A system developed by the Gemological Institute of America in the 1950s that grades diamonds by color, clarity, cut and carat weight determines a diamond's price. The value is affected by the quality and rarity of the four categories.
The less color in a diamond, the more its per-carat price rises. Colorless diamonds are very rare, while diamonds with light yellow or brown coloring are in the normal color range. Each diamond is given an alphabetical rating based on its color and fluorescence when exposed to ultraviolet light. The letter A represents completely colorless diamonds, and Z represents diamonds that are mostly yellow or brown.
A clarity grade is determined by how many blemishes or inclusions as diamond contains. These include scratches or nicks on the surface of the diamond or minerals trapped inside the stone. These characteristics also help gemologists determine if a diamond is real or an imitation, as real diamonds typically contain flaws. There are 11 gradations of clarity, beginning with the extremely rare flawless grade.

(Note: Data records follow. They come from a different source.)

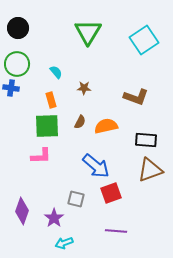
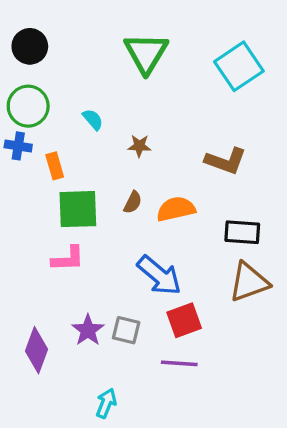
orange rectangle: (51, 100) -> (55, 166), moved
purple star: (54, 218) -> (88, 330), moved
purple line: (116, 231) -> (179, 363), moved
cyan arrow: (64, 243) -> (106, 403), turned 132

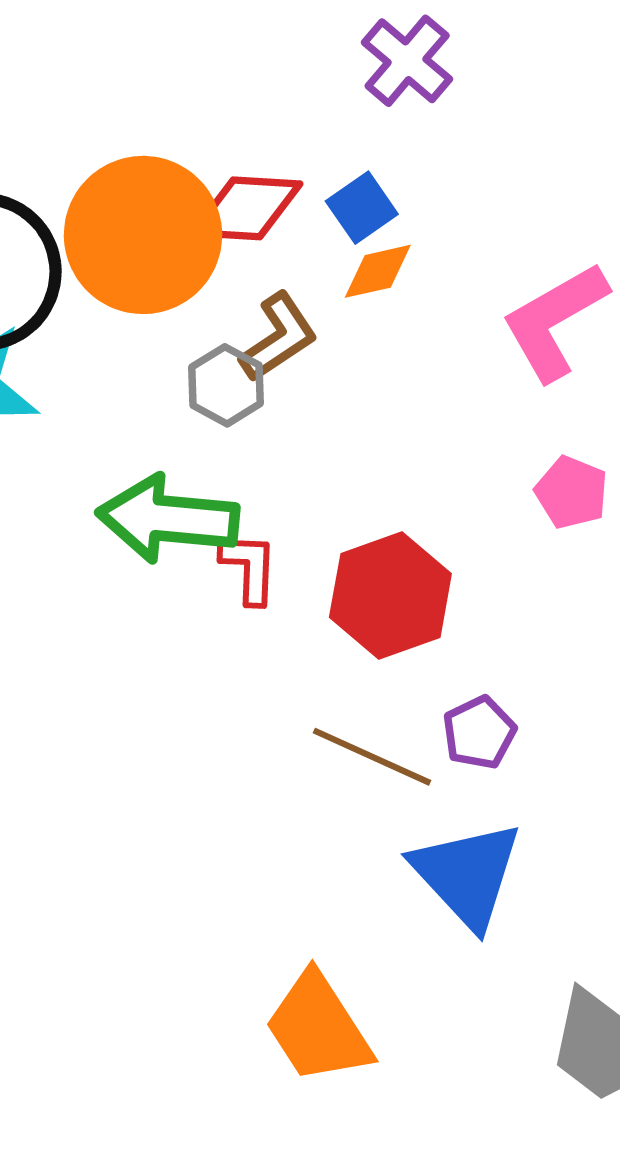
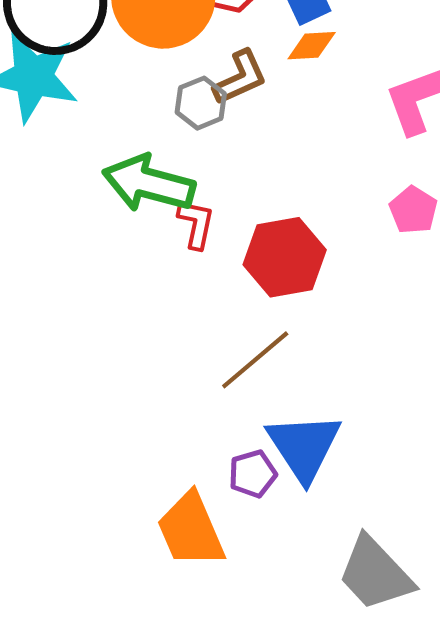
purple pentagon: (479, 733) -> (253, 474), moved
brown line: (372, 757) -> (255, 360), turned -74

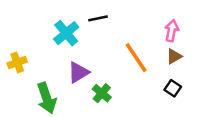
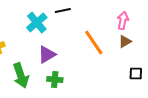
black square: (173, 88) -> (136, 74), moved, turned -32
green cross: (102, 93) -> (55, 80), moved, turned -35

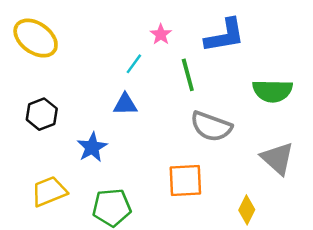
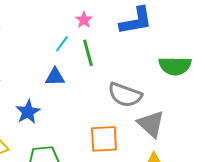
green line: (188, 75) -> (88, 53), moved
gray triangle: (277, 158) -> (151, 124), moved

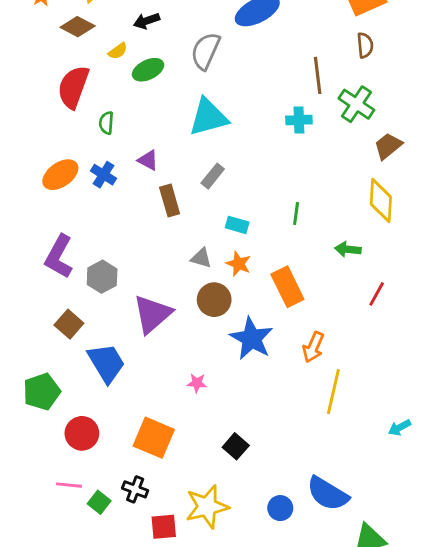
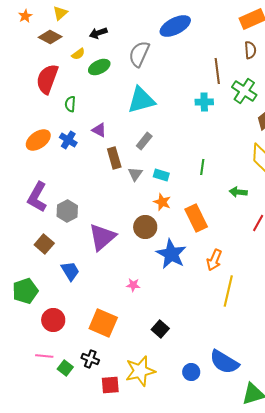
gray triangle: (201, 258) -> (135, 174), moved, turned 49
blue trapezoid: (106, 363) -> (70, 271), size x0.7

A diamond's cut determines how precisely the light reflects through the facets of the diamond. A well-cut diamond has brightness from white light reflection, flashes of color called fire and scintillation or light and dark areas. The carat weight of the diamond is the final factor that determines price. One metric carat is the same as 0.2 grams, and each diamond is accurately weighed to within 0.001 carats. The larger the carat weight, the more the diamond will cost.